"""Memory checkpoint models + persistence for the CP7 memory pre-roll.

A MemoryCheckpoint is one full-information self-play episode the playing model
ran *before* the scored game. It is persisted as a single-file JSON checkpoint
per (model, timestamp) and shown at the handover as the model's prior
experience.
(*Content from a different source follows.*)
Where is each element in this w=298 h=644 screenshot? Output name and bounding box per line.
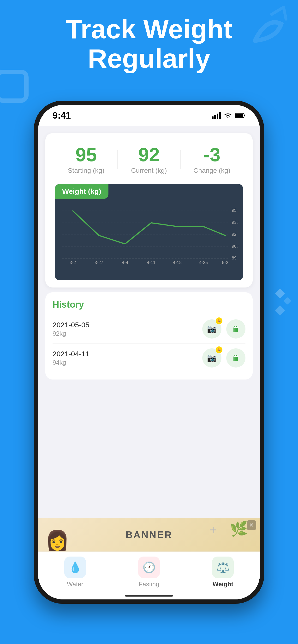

Like ``trace.py`` this module is a serialization boundary: it
imports only pydantic + stdlib and NO other runtime module.
"""

from __future__ import annotations

import re
from pathlib import Path

from pydantic import BaseModel, Field


class AgentFrame(BaseModel):
    """One sprite's render state in a multi-agent memory turn.

    Attributes:
        id: Stable identifier (``"a0".."a3"`` or ``"predator"``).
        kind: ``"agent"`` or ``"predator"`` (drives shape + colour).
        pos: Top-left anchor ``(x, y)`` at the start of this turn.
        size: Footprint side length (agent=2, predator=3).
        alive: Painted only while alive (eaten agents disappear).
        is_chosen: The agent the player continues (painted in the focal colour).
        facing: Predator mouth direction for the ㄷ shape (render only).
    """

    id: str
    kind: str
    pos: tuple[int, int]
    size: int
    alive: bool = True
    is_chosen: bool = False
    facing: str = "right"


class MemoryTurn(BaseModel):
    """One self-play turn of the memory episode.

    Attributes:
        turn_idx: 1-based index within the memory episode.
        frame_ascii: The pre-move grid the model saw this memory turn.
        action: The action the model committed.
        reasoning: The model's reasoning excerpt (may be truncated).
        focal_pos: Focal ``(x, y)`` BEFORE the move (JSON array on disk).
        predator_pos: Predator ``(x, y)`` BEFORE the move.
    """

    turn_idx: int
    frame_ascii: str
    action: str
    reasoning: str = ""
    focal_pos: tuple[int, int]
    predator_pos: tuple[int, int]
    agents: list[AgentFrame] = Field(default_factory=list)
    """Per-sprite render states; non-empty ⇒ the multi-agent render path."""
    resources: list[tuple[int, int]] = Field(default_factory=list)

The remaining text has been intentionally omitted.